> [Task objective]:
The answer should consist of each line below that contains the word "main".

Records contained in a dataset
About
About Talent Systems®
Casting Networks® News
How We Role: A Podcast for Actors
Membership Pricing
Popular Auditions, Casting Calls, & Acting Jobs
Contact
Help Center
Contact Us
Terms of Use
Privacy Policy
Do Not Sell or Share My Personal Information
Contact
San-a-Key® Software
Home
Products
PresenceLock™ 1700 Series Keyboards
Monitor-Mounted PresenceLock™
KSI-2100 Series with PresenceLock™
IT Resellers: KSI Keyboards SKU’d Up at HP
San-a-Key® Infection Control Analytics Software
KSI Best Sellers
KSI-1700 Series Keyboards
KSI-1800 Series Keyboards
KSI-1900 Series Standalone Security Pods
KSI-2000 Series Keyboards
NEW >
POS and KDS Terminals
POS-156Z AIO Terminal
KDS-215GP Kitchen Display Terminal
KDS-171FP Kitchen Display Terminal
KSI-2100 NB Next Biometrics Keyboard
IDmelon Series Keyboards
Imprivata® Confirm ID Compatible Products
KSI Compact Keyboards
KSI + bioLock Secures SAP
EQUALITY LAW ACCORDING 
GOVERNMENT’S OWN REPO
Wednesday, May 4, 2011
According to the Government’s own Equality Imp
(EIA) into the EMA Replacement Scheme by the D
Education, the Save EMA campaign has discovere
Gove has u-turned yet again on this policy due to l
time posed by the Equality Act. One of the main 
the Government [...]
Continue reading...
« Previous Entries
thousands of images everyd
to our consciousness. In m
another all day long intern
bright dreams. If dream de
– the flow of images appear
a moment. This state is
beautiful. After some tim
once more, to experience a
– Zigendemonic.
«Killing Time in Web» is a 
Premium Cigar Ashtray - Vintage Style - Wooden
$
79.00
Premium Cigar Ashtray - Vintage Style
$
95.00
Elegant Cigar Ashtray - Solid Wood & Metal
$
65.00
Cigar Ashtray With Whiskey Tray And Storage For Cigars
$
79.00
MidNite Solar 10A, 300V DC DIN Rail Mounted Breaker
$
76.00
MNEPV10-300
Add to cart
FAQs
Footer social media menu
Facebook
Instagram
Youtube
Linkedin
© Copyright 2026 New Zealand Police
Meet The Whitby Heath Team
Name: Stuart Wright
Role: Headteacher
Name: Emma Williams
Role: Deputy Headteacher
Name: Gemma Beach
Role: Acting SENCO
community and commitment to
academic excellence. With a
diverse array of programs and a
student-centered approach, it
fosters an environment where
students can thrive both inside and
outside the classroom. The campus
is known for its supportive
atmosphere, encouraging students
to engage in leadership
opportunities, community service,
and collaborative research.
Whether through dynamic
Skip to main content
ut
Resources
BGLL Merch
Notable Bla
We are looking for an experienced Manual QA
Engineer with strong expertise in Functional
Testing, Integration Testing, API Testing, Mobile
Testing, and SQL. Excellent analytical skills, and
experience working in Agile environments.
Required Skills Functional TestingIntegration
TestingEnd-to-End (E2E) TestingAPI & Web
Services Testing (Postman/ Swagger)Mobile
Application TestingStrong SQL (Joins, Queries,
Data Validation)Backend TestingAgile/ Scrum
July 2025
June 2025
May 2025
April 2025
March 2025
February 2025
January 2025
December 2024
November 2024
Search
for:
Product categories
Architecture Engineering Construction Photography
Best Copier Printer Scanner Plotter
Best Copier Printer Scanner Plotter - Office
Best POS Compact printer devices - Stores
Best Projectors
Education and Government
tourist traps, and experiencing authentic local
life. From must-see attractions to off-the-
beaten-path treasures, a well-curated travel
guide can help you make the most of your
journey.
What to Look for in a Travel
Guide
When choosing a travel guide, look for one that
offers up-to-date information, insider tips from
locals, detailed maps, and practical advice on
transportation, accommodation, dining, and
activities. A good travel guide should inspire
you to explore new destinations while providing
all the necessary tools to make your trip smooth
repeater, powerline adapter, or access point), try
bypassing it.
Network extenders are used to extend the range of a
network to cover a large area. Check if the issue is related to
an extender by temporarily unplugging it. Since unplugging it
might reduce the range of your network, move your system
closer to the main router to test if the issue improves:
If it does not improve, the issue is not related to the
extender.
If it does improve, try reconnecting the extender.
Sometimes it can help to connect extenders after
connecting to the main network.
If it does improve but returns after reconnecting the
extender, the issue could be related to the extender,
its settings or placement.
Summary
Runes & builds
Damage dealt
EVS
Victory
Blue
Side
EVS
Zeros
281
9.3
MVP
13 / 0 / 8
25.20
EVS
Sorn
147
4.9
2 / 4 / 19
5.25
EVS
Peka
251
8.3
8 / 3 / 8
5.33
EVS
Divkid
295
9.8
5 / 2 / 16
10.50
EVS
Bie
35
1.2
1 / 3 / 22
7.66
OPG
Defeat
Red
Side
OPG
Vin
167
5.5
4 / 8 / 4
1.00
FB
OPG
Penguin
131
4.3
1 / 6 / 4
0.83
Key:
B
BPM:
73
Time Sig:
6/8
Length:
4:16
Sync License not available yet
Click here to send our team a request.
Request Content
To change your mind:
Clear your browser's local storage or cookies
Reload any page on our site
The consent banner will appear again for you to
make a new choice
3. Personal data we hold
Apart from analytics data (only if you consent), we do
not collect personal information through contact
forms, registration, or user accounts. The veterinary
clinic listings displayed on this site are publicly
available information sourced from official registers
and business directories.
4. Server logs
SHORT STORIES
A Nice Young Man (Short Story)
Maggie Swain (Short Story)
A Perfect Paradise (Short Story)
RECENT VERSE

> [Finished task]:
time posed by the Equality Act. One of the main 
Skip to main content
closer to the main router to test if the issue improves:
connecting to the main network.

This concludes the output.